▶ Description of the task: Below are entries. Give back exactly the lines from the one containing "عية الثالثة A3-(61)" through the one containing "Booster Pro 3 для відновлення", inclusive, without the pictures.

▶ Records supplied:
*** Begin section ***
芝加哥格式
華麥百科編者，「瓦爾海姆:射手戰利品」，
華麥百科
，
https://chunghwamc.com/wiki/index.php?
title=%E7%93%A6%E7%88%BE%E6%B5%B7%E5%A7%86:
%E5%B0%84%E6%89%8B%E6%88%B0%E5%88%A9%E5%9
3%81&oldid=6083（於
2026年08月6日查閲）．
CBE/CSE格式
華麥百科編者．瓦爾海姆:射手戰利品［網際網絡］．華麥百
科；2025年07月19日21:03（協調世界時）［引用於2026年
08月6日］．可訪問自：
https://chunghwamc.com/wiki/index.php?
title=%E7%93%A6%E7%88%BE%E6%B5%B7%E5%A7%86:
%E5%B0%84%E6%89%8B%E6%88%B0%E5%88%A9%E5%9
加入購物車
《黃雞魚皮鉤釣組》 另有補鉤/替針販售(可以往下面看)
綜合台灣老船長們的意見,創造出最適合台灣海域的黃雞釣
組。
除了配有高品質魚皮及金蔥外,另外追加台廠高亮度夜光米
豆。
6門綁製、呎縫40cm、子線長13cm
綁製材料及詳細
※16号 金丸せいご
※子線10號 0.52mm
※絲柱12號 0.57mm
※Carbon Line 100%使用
*** End section ***
*** Begin section ***
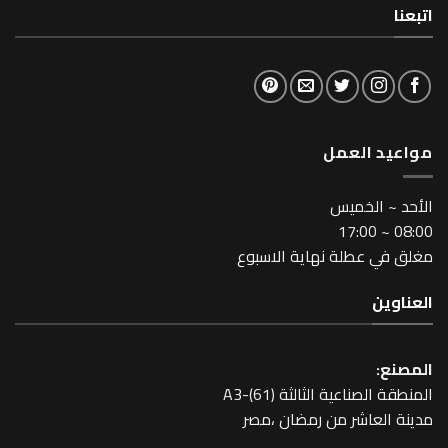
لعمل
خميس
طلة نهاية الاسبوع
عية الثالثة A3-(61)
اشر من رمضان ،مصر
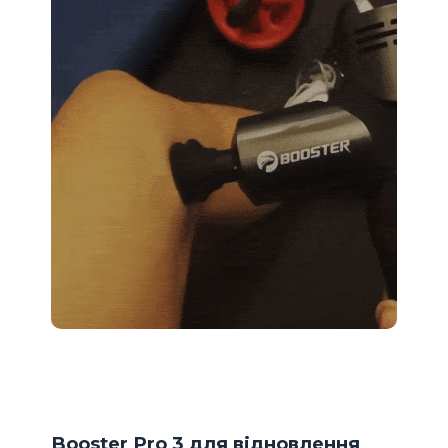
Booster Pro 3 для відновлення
*** End section ***
*** Begin section ***
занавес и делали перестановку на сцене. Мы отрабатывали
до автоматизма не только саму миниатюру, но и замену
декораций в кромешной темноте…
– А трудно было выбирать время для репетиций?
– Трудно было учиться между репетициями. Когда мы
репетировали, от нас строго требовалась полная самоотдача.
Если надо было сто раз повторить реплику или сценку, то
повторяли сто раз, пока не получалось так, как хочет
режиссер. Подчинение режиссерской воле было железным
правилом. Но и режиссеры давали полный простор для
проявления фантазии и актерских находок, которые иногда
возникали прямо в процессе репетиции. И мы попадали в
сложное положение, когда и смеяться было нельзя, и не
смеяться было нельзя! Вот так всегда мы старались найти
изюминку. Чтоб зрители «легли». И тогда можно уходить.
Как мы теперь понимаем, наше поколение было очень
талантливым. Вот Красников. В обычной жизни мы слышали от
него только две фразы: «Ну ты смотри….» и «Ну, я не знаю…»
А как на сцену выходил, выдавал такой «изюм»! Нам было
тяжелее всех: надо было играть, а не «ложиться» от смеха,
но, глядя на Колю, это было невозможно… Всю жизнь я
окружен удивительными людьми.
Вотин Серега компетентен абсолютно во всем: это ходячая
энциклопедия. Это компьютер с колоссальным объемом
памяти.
*** End section ***
▶ Answer section:
عية الثالثة A3-(61)
اشر من رمضان ،مصر
Booster Pro 3 для відновлення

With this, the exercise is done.